I had finished all three papers (not something we can take for granted) and I had some notion of what several wines had been (ditto). The whole experience had been infinitely more Zen than last year, thanks to more practice, more experience and copious amounts of meditation.  My left hand – far from the twisted claw of yesteryear when we’d still had to write manually – was both limber and beer mug-toting.

Then, with the thudding inevitability of death and hangovers, came the blow. I was waiting for a taxi to whisk me away for an afternoon of blissful wine-free leisure, when one of my friends broke our pre-agreed silence.

“I’m embarrassed to admit it,” said friend, “but I just didn’t spot those two Bordeaux.”
“Bordeaux-plural?” I chuckled in slight disbelief, for I remembered the single (delicious) white Bordeaux from paper 1, but nowhere did I have two Bordeaux.  And then suddenly it clicked; all was plunged into gloom.

For the record, missing a classic like Bordeaux in an MW exam is like missing Groucho’s lines in a Marx Brothers’ movie, or failing to find x in a quadratic equation. Such an extreme effort is made to flag them with very specific questions rarely asked of less familiar regions, like the vintage, individual villages, etc., that it takes a unique feat of imaginative skepticism – something at which I apparently excel – to miss them. Though even before tasting the wines I’d initially guessed Bordeaux based purely on the question structure, in the crunch of the last fifteen minutes I’d managed to convince myself that the wines came from two separate regions and thus plummeted off in another direction.

“Don’t worry, it was only two wines, so only 50 marks out of 300 between them,” I heard myself assure my study buddy, from behind the safety of my opaque sunglasses.  Meanwhile, the brain was frantically calculating just how right I would need to be elsewhere to compensate for this hideous error.
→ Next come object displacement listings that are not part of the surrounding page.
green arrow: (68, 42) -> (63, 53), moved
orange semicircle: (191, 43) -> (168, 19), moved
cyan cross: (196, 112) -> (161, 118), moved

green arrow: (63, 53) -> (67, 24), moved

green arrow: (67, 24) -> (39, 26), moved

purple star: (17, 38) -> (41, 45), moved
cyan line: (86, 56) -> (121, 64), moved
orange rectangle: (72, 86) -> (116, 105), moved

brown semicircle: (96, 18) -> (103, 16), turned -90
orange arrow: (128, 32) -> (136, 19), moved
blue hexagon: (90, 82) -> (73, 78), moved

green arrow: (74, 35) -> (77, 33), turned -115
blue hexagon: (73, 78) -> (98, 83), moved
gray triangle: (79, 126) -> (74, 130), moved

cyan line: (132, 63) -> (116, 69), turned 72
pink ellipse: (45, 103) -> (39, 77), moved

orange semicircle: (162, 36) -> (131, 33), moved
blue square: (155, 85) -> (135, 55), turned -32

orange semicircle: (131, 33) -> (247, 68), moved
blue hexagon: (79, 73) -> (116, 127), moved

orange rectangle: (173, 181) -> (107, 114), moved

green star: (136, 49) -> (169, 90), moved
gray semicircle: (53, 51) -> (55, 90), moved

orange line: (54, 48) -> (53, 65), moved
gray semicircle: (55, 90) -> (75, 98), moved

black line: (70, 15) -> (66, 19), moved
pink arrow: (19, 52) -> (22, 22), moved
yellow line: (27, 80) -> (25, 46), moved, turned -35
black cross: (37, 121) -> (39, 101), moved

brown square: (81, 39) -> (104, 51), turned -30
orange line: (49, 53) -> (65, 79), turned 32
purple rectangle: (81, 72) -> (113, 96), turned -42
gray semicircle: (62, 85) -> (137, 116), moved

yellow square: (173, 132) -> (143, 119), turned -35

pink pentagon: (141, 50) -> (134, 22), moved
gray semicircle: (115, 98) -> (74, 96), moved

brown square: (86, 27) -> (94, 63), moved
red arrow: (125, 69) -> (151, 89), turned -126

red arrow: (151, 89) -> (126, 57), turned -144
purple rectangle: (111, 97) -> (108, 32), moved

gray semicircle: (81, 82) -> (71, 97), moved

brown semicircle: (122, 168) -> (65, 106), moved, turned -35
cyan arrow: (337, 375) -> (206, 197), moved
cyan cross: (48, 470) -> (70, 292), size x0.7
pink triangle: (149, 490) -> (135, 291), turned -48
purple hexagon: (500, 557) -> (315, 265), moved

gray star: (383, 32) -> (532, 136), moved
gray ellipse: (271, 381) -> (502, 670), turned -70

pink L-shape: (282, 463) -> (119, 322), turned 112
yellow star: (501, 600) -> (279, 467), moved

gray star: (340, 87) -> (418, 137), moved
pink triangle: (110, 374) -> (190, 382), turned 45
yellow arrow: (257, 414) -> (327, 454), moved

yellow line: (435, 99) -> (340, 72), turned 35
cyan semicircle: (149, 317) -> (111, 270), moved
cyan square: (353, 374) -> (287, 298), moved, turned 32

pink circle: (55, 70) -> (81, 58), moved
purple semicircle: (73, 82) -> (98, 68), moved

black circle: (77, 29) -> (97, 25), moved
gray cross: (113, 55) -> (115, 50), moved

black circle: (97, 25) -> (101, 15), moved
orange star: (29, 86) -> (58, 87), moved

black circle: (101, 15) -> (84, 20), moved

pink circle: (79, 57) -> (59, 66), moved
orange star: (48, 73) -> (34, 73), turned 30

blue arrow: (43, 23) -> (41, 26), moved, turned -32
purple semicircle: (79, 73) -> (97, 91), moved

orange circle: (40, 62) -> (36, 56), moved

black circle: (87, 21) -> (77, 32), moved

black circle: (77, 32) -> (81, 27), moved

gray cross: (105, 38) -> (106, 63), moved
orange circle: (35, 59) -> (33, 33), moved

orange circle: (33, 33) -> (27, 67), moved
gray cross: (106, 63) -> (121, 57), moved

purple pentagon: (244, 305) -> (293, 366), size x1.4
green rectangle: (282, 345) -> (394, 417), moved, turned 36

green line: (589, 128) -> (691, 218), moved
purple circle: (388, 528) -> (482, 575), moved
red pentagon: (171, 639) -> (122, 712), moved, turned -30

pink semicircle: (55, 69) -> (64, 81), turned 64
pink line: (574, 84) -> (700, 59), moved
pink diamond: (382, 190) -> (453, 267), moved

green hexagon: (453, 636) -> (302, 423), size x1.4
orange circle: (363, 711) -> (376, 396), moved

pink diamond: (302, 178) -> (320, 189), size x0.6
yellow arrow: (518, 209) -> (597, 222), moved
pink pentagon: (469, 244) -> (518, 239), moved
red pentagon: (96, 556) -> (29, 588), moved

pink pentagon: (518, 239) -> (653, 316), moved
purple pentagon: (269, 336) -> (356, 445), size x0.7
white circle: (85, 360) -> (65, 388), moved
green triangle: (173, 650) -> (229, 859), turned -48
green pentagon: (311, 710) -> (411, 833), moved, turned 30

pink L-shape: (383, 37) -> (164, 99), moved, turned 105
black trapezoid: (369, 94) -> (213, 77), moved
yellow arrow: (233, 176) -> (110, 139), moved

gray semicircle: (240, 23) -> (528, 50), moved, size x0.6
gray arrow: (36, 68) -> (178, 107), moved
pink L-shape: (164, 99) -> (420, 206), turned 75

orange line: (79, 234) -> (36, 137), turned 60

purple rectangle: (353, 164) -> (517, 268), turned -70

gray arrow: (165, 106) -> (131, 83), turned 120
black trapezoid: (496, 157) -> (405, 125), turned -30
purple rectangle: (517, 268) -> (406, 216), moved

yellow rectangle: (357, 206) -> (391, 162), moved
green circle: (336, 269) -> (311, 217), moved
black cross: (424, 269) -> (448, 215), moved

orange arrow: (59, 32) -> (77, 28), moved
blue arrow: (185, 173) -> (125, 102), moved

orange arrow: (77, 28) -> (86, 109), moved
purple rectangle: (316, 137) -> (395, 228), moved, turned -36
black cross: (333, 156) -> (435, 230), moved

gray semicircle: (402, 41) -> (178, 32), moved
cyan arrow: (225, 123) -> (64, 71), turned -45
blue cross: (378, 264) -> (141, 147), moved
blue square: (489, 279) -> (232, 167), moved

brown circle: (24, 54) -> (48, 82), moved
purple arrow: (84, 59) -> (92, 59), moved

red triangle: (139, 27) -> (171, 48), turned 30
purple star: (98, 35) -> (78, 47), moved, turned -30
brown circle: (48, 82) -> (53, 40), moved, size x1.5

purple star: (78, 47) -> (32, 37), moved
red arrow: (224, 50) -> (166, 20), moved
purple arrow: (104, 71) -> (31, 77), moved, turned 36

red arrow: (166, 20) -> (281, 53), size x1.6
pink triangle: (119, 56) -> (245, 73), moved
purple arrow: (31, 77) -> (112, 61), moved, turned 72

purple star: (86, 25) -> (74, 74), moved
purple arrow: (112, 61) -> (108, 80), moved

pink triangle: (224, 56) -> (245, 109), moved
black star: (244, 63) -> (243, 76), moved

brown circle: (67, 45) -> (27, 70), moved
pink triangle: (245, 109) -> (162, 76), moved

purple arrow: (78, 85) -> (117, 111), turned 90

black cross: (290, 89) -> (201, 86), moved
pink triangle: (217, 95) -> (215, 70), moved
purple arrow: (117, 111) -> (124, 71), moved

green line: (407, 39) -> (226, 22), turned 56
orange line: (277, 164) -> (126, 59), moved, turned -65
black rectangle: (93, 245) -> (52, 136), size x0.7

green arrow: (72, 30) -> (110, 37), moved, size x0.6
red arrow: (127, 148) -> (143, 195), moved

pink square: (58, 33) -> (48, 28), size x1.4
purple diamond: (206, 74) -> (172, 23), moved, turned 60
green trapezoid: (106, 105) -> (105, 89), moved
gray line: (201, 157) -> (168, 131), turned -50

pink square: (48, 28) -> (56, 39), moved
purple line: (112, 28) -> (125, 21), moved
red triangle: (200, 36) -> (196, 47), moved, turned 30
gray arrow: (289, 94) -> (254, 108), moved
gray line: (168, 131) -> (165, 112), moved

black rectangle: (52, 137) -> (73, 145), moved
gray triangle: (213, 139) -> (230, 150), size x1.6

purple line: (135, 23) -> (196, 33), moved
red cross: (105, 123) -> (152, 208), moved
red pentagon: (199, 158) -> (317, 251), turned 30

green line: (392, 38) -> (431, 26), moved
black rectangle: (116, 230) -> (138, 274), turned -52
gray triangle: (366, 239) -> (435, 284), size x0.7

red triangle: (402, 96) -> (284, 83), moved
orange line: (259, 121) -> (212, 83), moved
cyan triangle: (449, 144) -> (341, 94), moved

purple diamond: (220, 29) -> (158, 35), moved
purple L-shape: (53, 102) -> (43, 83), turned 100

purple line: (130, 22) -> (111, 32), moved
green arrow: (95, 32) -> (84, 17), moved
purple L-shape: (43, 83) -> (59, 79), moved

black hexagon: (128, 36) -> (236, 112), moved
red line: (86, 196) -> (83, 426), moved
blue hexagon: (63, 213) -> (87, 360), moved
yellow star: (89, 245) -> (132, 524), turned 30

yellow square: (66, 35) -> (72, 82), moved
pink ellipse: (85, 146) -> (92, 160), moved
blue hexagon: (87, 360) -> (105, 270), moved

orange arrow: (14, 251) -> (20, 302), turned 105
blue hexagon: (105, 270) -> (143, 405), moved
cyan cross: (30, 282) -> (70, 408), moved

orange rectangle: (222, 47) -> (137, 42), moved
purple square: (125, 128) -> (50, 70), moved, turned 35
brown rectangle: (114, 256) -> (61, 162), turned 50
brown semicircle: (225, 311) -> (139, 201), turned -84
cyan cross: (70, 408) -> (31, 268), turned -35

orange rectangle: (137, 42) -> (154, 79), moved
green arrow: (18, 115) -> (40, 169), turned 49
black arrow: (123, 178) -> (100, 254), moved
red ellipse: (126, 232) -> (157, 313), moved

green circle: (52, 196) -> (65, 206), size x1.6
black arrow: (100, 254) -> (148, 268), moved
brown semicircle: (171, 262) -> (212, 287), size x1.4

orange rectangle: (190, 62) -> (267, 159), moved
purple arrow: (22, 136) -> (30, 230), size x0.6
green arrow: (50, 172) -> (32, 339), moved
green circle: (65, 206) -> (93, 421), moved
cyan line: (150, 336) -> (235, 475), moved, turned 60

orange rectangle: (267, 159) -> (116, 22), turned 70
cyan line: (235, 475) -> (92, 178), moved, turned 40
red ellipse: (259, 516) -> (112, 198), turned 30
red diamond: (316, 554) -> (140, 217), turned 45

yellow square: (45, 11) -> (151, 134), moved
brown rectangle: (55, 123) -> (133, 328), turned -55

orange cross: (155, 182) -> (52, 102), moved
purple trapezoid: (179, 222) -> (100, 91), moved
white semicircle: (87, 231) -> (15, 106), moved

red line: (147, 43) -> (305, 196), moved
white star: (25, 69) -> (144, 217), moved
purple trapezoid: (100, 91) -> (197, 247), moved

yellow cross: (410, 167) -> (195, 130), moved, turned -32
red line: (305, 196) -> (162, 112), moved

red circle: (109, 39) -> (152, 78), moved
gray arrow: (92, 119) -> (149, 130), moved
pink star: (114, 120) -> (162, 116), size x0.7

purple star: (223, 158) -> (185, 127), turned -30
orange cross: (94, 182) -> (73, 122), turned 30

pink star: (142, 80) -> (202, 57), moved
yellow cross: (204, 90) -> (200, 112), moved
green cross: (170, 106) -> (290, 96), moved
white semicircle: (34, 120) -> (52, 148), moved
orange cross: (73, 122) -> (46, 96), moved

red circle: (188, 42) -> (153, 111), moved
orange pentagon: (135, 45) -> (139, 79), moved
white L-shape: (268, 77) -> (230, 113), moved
I spent the following 24 hours with “if you can’t spot the classics you have no business being an MW” ringing through my tortured skull.

I decided at this stage that despite my commitment to this column, which would surely require checking the answer list when it was released a few days later, I wasn’t up for frittering away my last shreds of hope on something that at best wouldn’t give me a definitive answer and at worst would crush me.  I swiftly informed all my family and friends of my decision and vowed to eschew Facebook until September lest somebody spill the beans, revealing for example that all three fortified wines had been sherry (they weren’t in fact, but I did have a vicious anxiety dream to that effect. And that there were eight of them).

But eventually, common sense or maybe just perverse curiosity prevailed. Perhaps it was the frantic 4am chat with my husband in which he assured me that mathematically, given the pass rate of 65%, however much scorn was poured upon me for my Bordeaux mishap I could still in theory recover; perhaps the discussion with another MW student friend who helped me frame the whole thing philosophically (“even if we fail, we’re tough enough now that failure can’t take away our sense of self-worth,” although at the time to be sure I wasn’t yet wholly convinced) or maybe it was just that after a few days on business in Spain ingesting prodigious amounts of cava, I was sufficiently anesthetized that I felt myself equal to the task.

And so?  Much as I would like to report that angels descended from on high and miraculously made the wines not Bordeaux, sadly that did not come to pass.  However, I do feel somewhat better, the shadow monster in the closet having been yanked out into the light and revealed as a rack of old hats.  

There was even some relief in the form of a number of my answers that were almost bullseyes and a handful that were close enough, though also the inevitable niggling few that were entirely wrong in a way almost as infuriating as the Bordeaux abomination.  And yet it’s all stuff I can live with.  Or anyway I’ll have to – there are three months to wait, and there is much else to be attended to, so I will be doing my very best to go about my business and not dwell on it (though I may keep my fingers permanently crossed until September!).